Start of Raw data

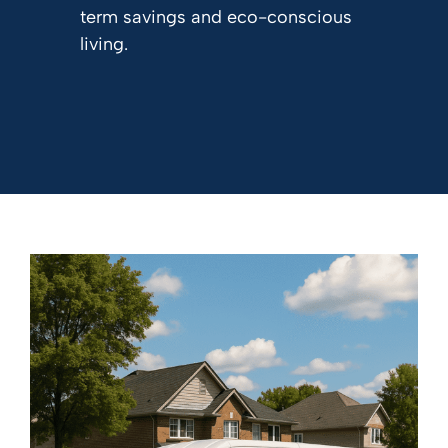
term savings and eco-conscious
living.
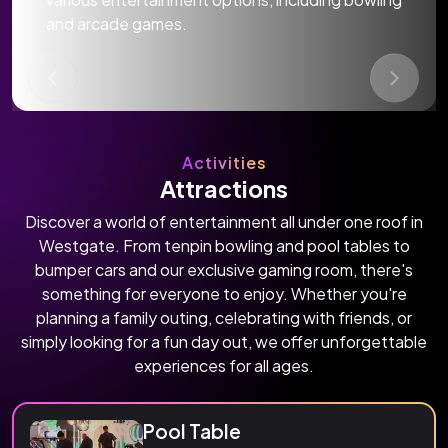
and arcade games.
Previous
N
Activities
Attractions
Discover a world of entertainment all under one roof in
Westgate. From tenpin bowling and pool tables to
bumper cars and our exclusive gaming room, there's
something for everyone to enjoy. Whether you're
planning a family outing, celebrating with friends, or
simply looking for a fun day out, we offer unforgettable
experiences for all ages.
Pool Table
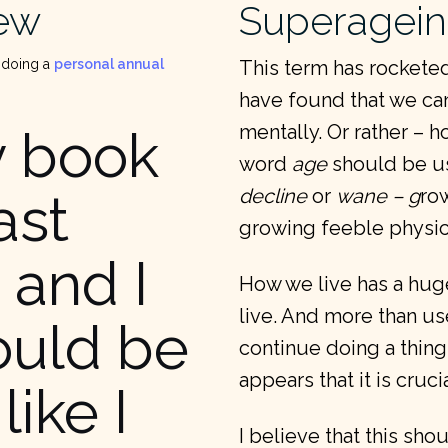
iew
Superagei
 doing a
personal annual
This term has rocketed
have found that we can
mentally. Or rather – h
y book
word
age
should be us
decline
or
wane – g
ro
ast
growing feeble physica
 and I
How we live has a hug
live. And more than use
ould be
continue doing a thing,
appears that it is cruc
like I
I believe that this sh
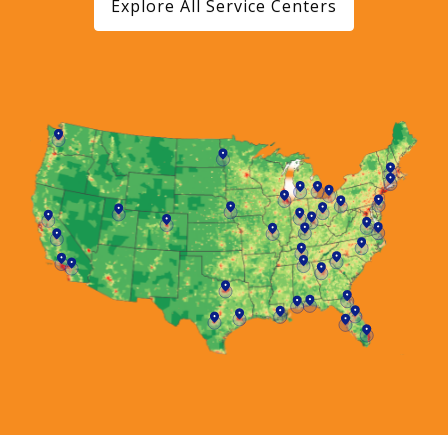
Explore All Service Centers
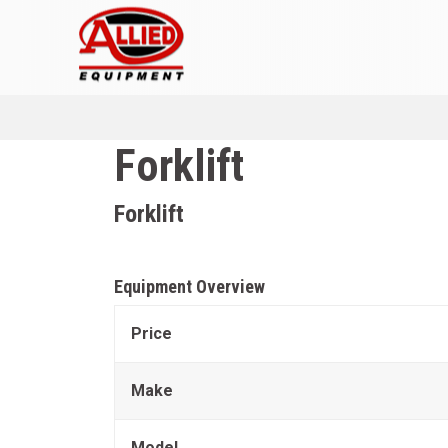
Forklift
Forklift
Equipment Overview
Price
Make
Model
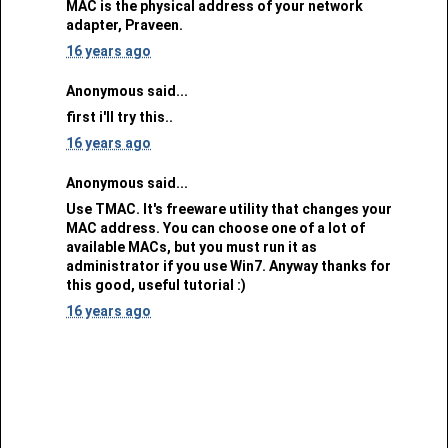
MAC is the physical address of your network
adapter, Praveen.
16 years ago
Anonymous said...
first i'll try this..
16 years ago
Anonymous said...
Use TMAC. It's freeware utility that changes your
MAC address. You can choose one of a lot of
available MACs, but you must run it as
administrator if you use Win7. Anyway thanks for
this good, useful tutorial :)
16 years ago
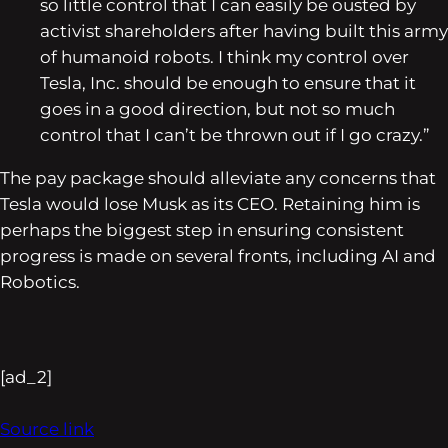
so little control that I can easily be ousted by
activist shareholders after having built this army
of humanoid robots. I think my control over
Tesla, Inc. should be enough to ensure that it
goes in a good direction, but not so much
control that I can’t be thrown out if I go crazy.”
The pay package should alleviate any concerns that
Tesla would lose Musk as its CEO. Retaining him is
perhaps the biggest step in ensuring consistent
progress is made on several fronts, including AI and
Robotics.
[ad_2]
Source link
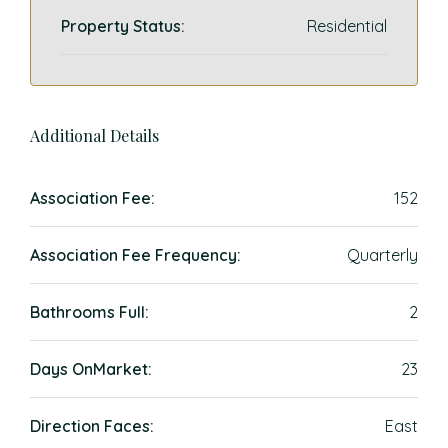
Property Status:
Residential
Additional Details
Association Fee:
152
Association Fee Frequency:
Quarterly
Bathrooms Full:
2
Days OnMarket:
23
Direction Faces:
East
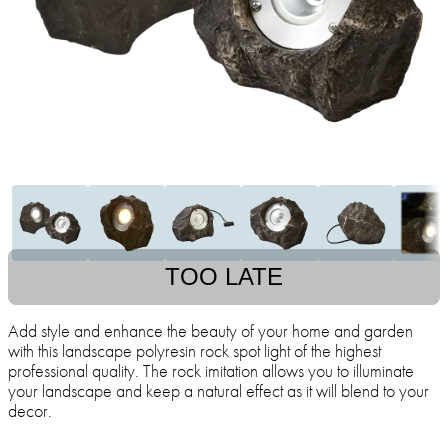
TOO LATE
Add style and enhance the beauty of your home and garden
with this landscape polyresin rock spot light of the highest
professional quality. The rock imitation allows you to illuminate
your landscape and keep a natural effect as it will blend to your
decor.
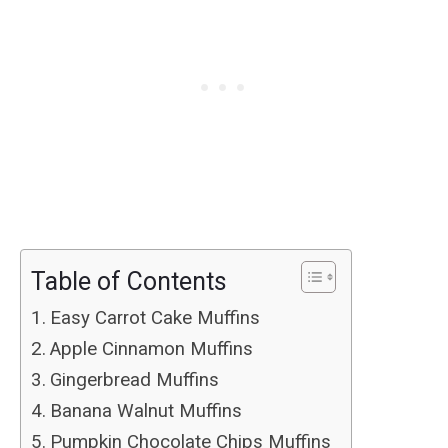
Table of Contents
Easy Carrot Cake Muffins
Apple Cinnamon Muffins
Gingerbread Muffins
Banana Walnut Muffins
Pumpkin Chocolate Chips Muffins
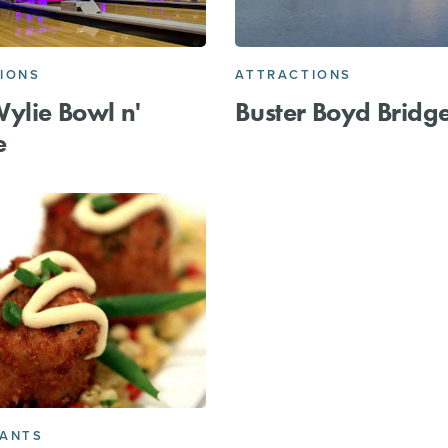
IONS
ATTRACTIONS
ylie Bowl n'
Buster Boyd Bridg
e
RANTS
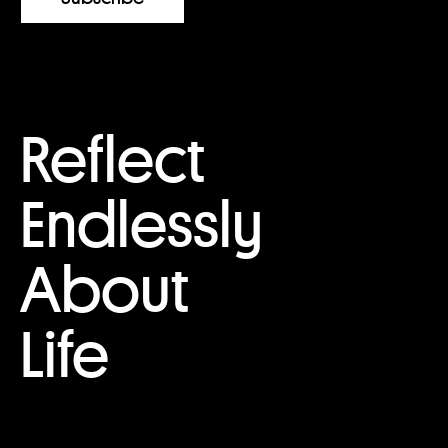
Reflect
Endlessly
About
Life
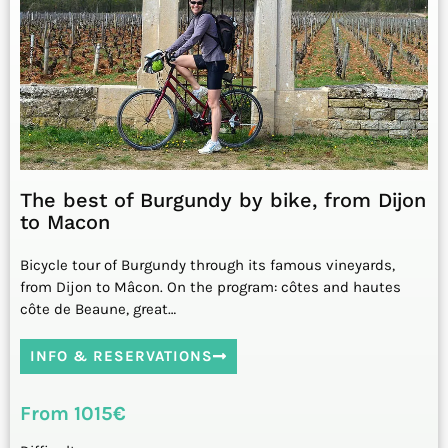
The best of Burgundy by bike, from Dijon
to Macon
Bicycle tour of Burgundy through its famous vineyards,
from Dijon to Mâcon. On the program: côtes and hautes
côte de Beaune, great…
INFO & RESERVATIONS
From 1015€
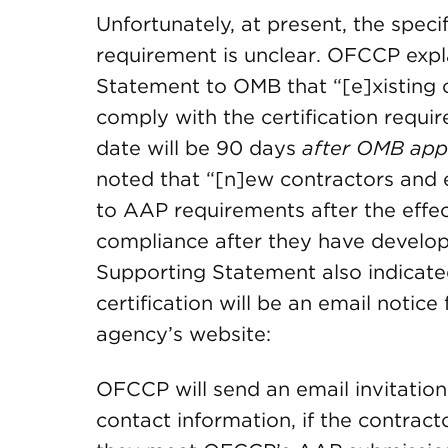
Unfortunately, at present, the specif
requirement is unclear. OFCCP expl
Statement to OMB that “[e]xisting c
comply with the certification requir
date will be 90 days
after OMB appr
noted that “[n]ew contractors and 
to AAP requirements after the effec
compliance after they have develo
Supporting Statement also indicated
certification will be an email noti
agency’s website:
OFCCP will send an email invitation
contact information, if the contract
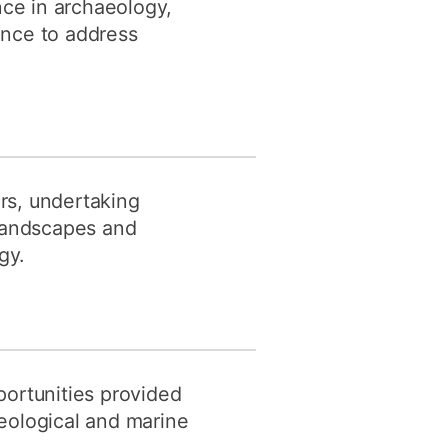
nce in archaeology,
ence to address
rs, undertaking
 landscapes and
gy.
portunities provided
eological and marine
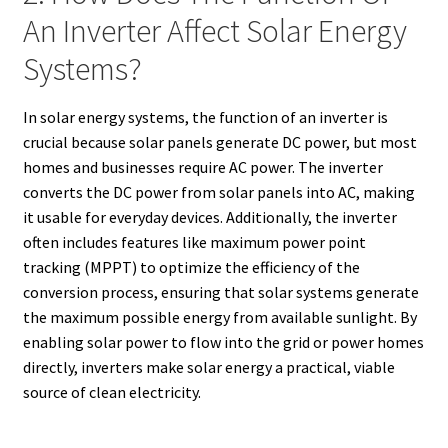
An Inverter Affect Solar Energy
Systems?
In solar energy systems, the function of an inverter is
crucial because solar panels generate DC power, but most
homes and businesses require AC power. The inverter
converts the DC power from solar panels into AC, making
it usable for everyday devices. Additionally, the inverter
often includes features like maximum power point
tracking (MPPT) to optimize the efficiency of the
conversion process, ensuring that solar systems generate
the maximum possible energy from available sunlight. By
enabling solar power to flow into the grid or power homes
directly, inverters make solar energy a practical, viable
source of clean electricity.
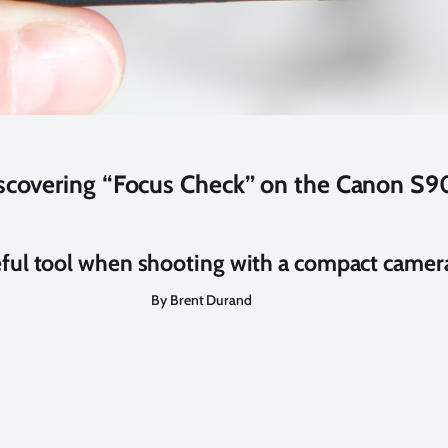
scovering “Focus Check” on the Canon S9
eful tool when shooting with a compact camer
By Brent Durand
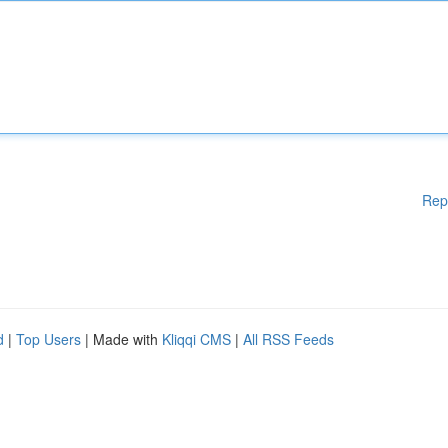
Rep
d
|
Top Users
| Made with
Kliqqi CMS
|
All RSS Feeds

End of Raw data

Activity: What's needed is a word-for-word retyping of the listing, minus its pictures.

Task output:
term savings and eco-conscious
living.
and arcade games.
Previous
N
Activities
Attractions
Discover a world of entertainment all under one roof in
Westgate. From tenpin bowling and pool tables to
bumper cars and our exclusive gaming room, there's
something for everyone to enjoy. Whether you're
planning a family outing, celebrating with friends, or
simply looking for a fun day out, we offer unforgettable
experiences for all ages.
Pool Table
iew
Superagei
 doing a
personal annual
This term has rocketed
have found that we can
mentally. Or rather – h
y book
word
age
should be us
decline
or
wane – g
ro
ast
growing feeble physica
 and I
How we live has a hug
live. And more than use
ould be
continue doing a thing,
appears that it is cruc
like I
I believe that this sh
Explore All Service Centers
Forklift
Forklift
Equipment Overview
Price
Make
Model
MAC is the physical address of your network
adapter, Praveen.
16 years ago
Anonymous said...
first i'll try this..
16 years ago
Anonymous said...
Use TMAC. It's freeware utility that changes your
MAC address. You can choose one of a lot of
available MACs, but you must run it as
administrator if you use Win7. Anyway thanks for
this good, useful tutorial :)
16 years ago
so little control that I can easily be ousted by
activist shareholders after having built this army
of humanoid robots. I think my control over
Tesla, Inc. should be enough to ensure that it
goes in a good direction, but not so much
control that I can’t be thrown out if I go crazy.”
The pay package should alleviate any concerns that
Tesla would lose Musk as its CEO. Retaining him is
perhaps the biggest step in ensuring consistent
progress is made on several fronts, including AI and
Robotics.
[ad_2]
Source link
Property Status:
Residential
Additional Details
Association Fee:
152
Association Fee Frequency:
Quarterly
Bathrooms Full:
2
Days OnMarket:
23
Direction Faces:
East
TOO LATE
Add style and enhance the beauty of your home and garden
with this landscape polyresin rock spot light of the highest
professional quality. The rock imitation allows you to illuminate
your landscape and keep a natural effect as it will blend to your
decor.
Table of Contents
Easy Carrot Cake Muffins
Apple Cinnamon Muffins
Gingerbread Muffins
Banana Walnut Muffins
Pumpkin Chocolate Chips Muffins
IONS
ATTRACTIONS
ylie Bowl n'
Buster Boyd Bridg
e
RANTS
Reflect
Endlessly
About
Life
The best of Burgundy by bike, from Dijon
to Macon
Bicycle tour of Burgundy through its famous vineyards,
from Dijon to Mâcon. On the program: côtes and hautes
côte de Beaune, great…
INFO & RESERVATIONS
From 1015€
Unfortunately, at present, the specif
requirement is unclear. OFCCP expl
Statement to OMB that “[e]xisting c
comply with the certification requir
date will be 90 days
after OMB appr
noted that “[n]ew contractors and 
to AAP requirements after the effec
compliance after they have develo
Supporting Statement also indicated
certification will be an email noti
agency’s website:
OFCCP will send an email invitation
contact information, if the contract
nce in archaeology,
ence to address
rs, undertaking
 landscapes and
gy.
portunities provided
eological and marine
An Inverter Affect Solar Energy
Systems?
In solar energy systems, the function of an inverter is
crucial because solar panels generate DC power, but most
homes and businesses require AC power. The inverter
converts the DC power from solar panels into AC, making
it usable for everyday devices. Additionally, the inverter
often includes features like maximum power point
tracking (MPPT) to optimize the efficiency of the
conversion process, ensuring that solar systems generate
the maximum possible energy from available sunlight. By
enabling solar power to flow into the grid or power homes
directly, inverters make solar energy a practical, viable
source of clean electricity.
scovering “Focus Check” on the Canon S9
eful tool when shooting with a compact camer
By Brent Durand
Rep
d
|
Top Users
| Made with
Kliqqi CMS
|
All RSS Feeds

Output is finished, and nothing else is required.